# T&LBRR Open House (Pictures)



## tmejia (Jan 2, 2008)

My wife Jacque, daughter Grace and I headed out to Todd and Linda's Tortoise and Lizard Bash Garden Railroad (T&LBRR) Open House.

Words and pictures can in no way describe all that is going on.

Trains running and stopping for each other all automated, animated action from a low rider hopping on a flat car (to the sounds of "Why Can't We Be Friends " by War), a man loading ice into a reefer, hot springs and volcanoes with steam (mist?) coming out, waterfalls, working signal lights, campfires and everywhere you looked there were vignettes among the real vegetation and miniature trees. And everything was working all at the same time, fully automated.

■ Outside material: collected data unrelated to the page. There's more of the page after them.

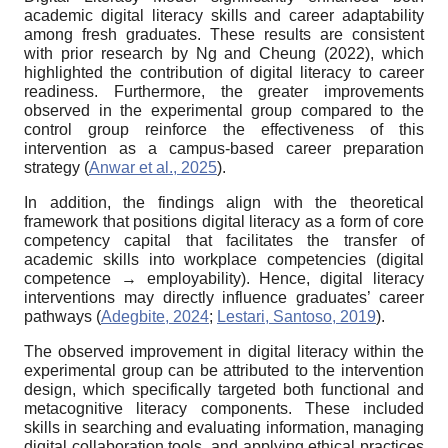
academic digital literacy skills and career adaptability
among fresh graduates. These results are consistent
with prior research by Ng and Cheung (2022), which
highlighted the contribution of digital literacy to career
readiness. Furthermore, the greater improvements
observed in the experimental group compared to the
control group reinforce the effectiveness of this
intervention as a campus-based career preparation
strategy (
Anwar et al., 2025
).
In addition, the findings align with the theoretical
framework that positions digital literacy as a form of core
competency capital that facilitates the transfer of
academic skills into workplace competencies (digital
competence → employability). Hence, digital literacy
interventions may directly influence graduates’ career
pathways (
Adegbite, 2024
;
Lestari, Santoso, 2019
).
The observed improvement in digital literacy within the
experimental group can be attributed to the intervention
design, which specifically targeted both functional and
metacognitive literacy components. These included
skills in searching and evaluating information, managing
digital collaboration tools, and applying ethical practices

So here are a few pictures.










Volcanoes steaming as train passes under a waterfall










Everywhere you looked there was a vignette among the vegetation.










Got some pictures for future weathering 










Hot springs scene










Overall view of Todd and Linda's front yard










A very peaceful scene










My personal favorite. The propeller is spinning.










I like this ore scene too.










Grace liked this canoe scene.










Grace pointing out something to Jacque.

We had a great time. Thank you Todd and Linda.

I'm glad I was able to see in it person because the T&LBRR is one amazing Garden Railroad.

We did see a Lizard but it was a little too warm so the Tortoises (2) were burrowed into the hillside staying cool.

Tommy
Rio Gracie


----------



## catherine yronwode (Oct 9, 2013)

What a delightful layout. Thanks for sharing. I love the whimsy and the light-heartedness -- and the automation looks incredible. Lots of intense topiary work, too -- a very mannerly and well-tended garden. 

Funny note: I have the cowboy with the red bandana on my layout too --- when i saw him there i had this weird moment of wonderment about how long it must have taken him to get down to Southern California on horseback.... or did he take the train? LOL!


----------



## toddalin (Jan 4, 2008)

Thanks for the kind words.

It was our pleasure having you out to the house. We will be doing this again the last weekend in Sept, and maybe sometime in between if anyone else would like to see it.

(This is a great railroad to get your significant other to come see for approval on your next project.  )


----------